▸ WHAT THE TASK ASKS:
Could you restate the entries below word for word and leave the images out?

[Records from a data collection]
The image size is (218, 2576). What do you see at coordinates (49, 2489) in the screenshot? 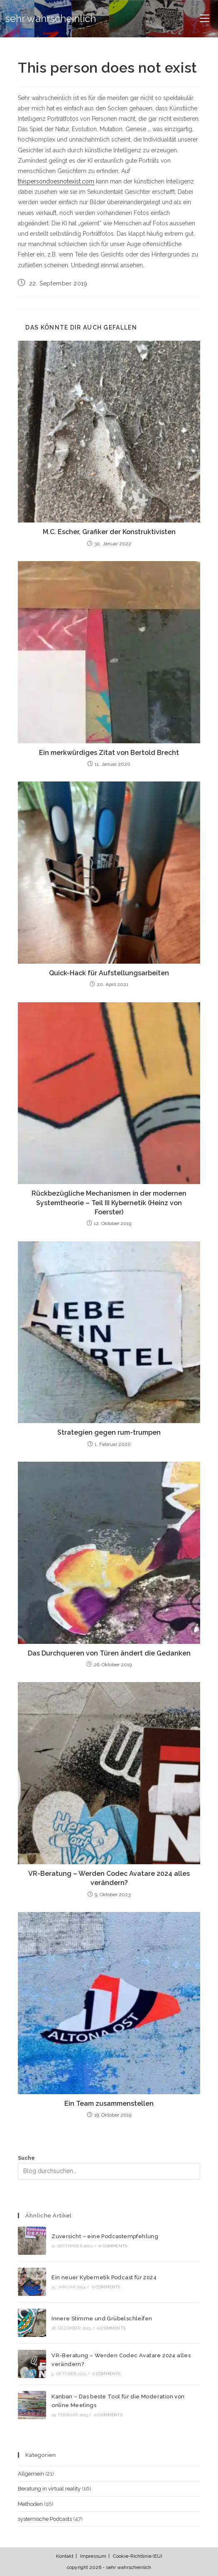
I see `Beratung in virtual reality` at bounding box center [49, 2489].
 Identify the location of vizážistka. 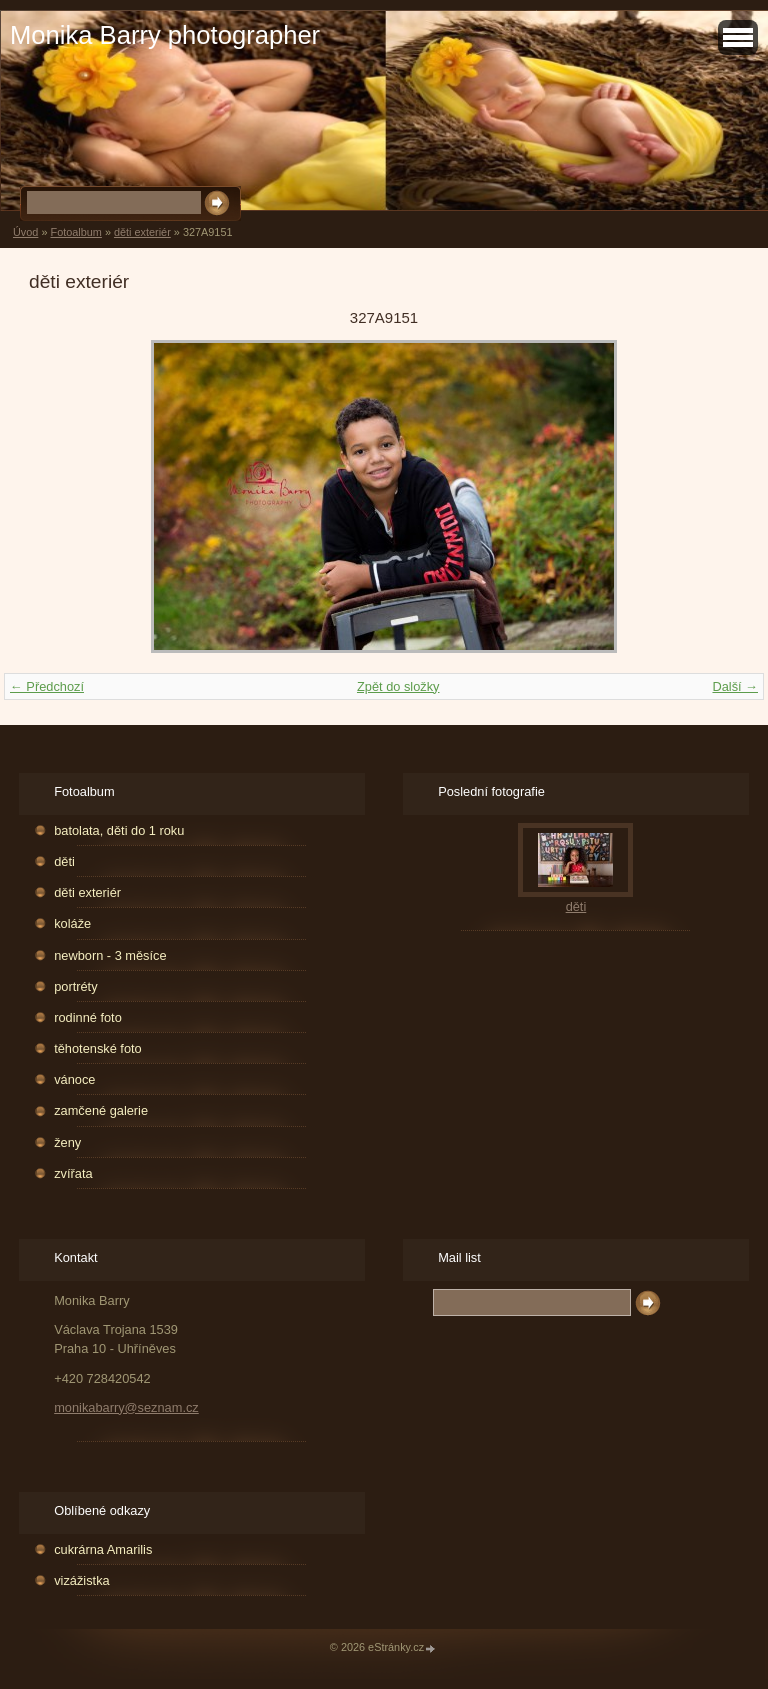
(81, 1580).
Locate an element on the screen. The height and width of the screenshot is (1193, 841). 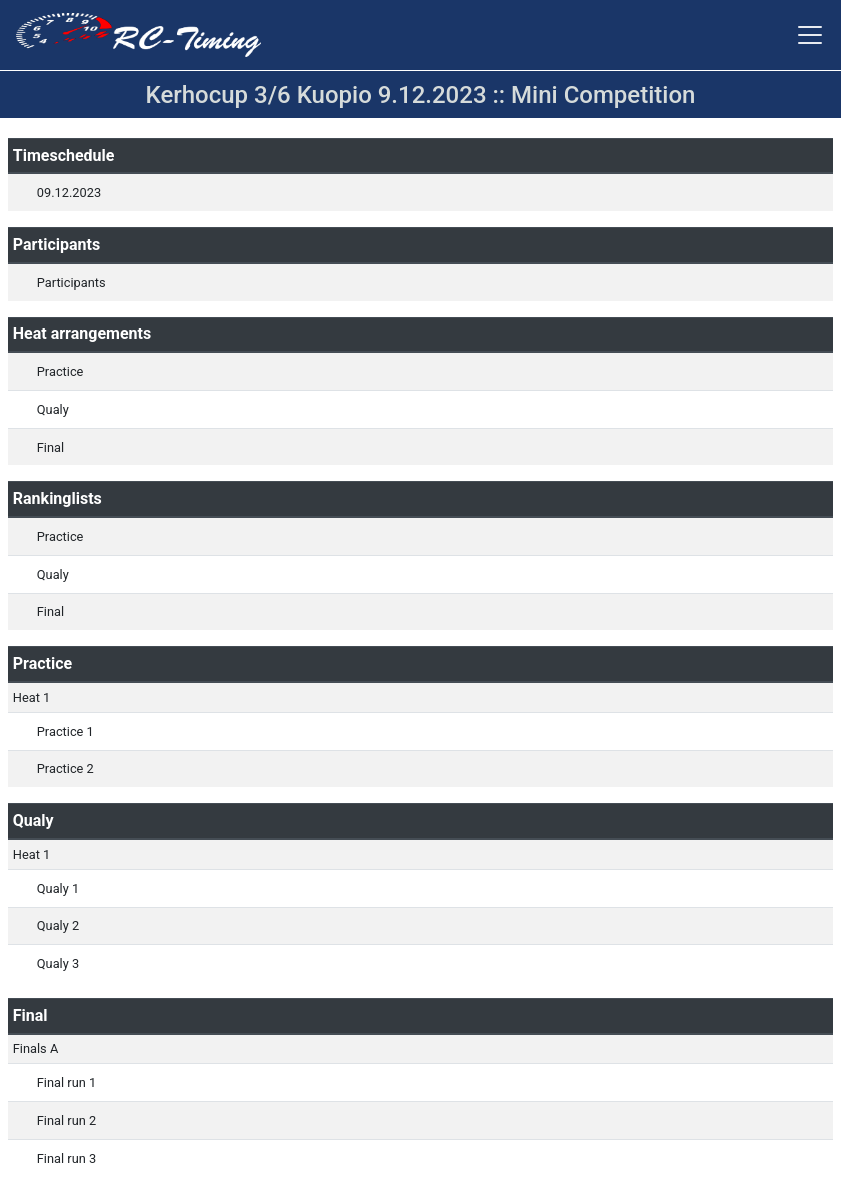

▸ WRITTEN REPLY:
The image size is (218, 2576). What do you see at coordinates (49, 2489) in the screenshot? 
I see `Beratung in virtual reality` at bounding box center [49, 2489].
 Identify the location of vizážistka. 
(81, 1580).
Locate an element on the screen. The height and width of the screenshot is (1193, 841). 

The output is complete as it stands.